From the records below, transcribe only the lines running from the one with "En az 10 karakter gerekli" through the one with "dolar tahminini açıkladı". Keep both of those end lines.

Page-level text extractions
- - -
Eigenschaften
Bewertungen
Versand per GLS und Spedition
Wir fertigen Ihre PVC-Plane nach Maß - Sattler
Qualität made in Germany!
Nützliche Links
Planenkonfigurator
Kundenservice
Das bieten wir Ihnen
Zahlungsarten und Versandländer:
- - -
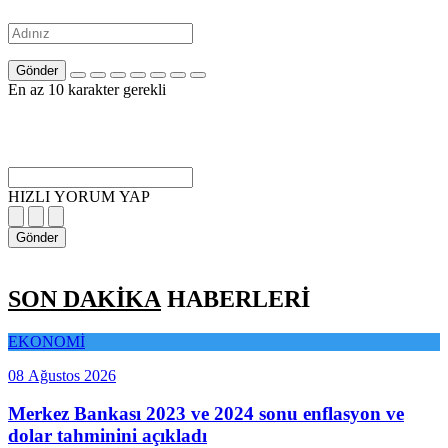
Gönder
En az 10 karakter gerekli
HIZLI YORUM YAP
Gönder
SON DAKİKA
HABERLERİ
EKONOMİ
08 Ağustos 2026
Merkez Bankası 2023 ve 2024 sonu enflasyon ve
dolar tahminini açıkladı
- - -
| Task output |
En az 10 karakter gerekli
HIZLI YORUM YAP
Gönder
SON DAKİKA
HABERLERİ
EKONOMİ
08 Ağustos 2026
Merkez Bankası 2023 ve 2024 sonu enflasyon ve
dolar tahminini açıkladı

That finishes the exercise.